The final step is to explicitly figure out the relationship between layers within neural network models and the above-mentioned general matrix multiplications. In general, layers that cover dense matrix operations mainly comprise fully-connected layer, convolutional layer, and recurrent layer. Batch normalization, nonlinear activation and other miscellaneous layers consume way more trivial time and energy.

Linear, as known as fully-connected layer, is inherently the matrix multiplications. Conv2D is able to be reinterpreted into GEMM by patching and flatten methods. RNN shares a similar way.

Congratulation! You have gone through the fundamental idea of how to deploy and map deep neural networks onto the real photonic circuits. We generalize the workflow in a top-down approach as shows below.

🤔 In contrast to the digital processing in the conventional electronics, the essence of PNN is to make full use of analogue calculation. This paradigm of the aforementioned photonic computing system has proved its **effectiveness**. It boosts the computing density tremendously. However, this comes at a cost. In general, analogue fails in signal integrity contrarily to digital when it comes to very-large-scale (VLS) systems. To what extent users can trust the results of PNN system becomes an issue that needs urgent investigation, leading to **reliability** concerns. Hence, I take attempts to model and characterize the reliability of PNN in my first paper.

🤔 Another concern is that unitary blocks based on integrated Mach-Zehnder Interferometers (MZIs) require hundreds of micrometer waveguides to tune considerable phase changes. For example, the footprint of each compact MZI with a dedicated design is still over 175μm×70μm. Even a palm-sized 10cm wafer can only support a 470-port PNN, which is inadequate against the expected number of over 1000. In consideration of packaging, such a bulky PNN is definitely impractical for compact integration into edge devices. It is essential for the **miniaturization** of PNNs. Accordingly, I propose a 3D-unfolding method in my second paper to exploit new spatial arrangements to promote the integration density for PNN.

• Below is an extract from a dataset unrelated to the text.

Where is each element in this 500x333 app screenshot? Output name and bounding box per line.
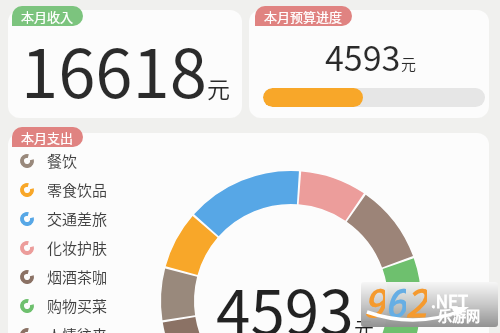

🤔 Let's revisit the concept of computer. The well-renowned Von Neumann architecture is essentially a **processor-centric** design, for the reason that the bottleneck of overall system lies on the computation part. Yet the continuing trajectory of the photonic system changes such situation. Booming improvements gained by PNN unveil the bottleneck in communication, of which bandwidth between processors and memory severely restricts the peak computational performance. This topic is enclosed in my next paper.

✅ Coming tutorials associated with my published papers will demonstrate my attempts and efforts to cross the chasm respectively!

😘 Enjoy~

[1] Greengard, Samuel. "Photonic processors light the way." Communications of the ACM 64.9 (2021): 16-18.

[2] Brown, Tom B., et al. "Language models are few-shot learners." arXiv preprint arXiv:2005.14165 (2020).

[3] Feldmann, Johannes, et al. "Parallel convolutional processing using an integrated photonic tensor core." Nature 589.7840 (2021): 52-58.

[4] Li, Q., et al. "Ultra-power-efficient 2× 2 Si Mach-Zehnder interferometer optical switch based on III-V/Si hybrid MOS phase shifter." Optics express 26.26 (2018): 35003-35012.

[5] Reck, Michael, et al. "Experimental realization of any discrete unitary operator." Physical review letters 73.1 (1994): 58.

[6] Clements, William R., et al. "Optimal design for universal multiport interferometers." Optica 3.12 (2016): 1460-1465.